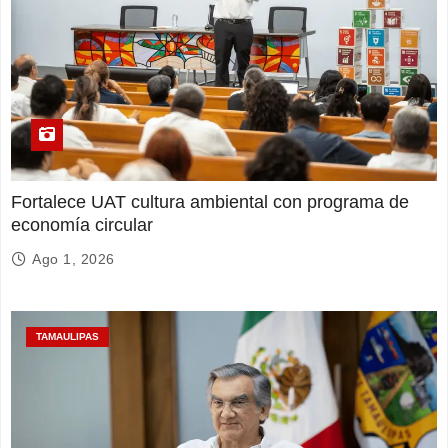
Fortalece UAT cultura ambiental con programa de
economía circular
Ago 1, 2026
TAMAULIPAS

- - -

An exact, word-for-word version of the material is required, free of pictures.

Final answer>
Fortalece UAT cultura ambiental con programa de
economía circular
Ago 1, 2026
TAMAULIPAS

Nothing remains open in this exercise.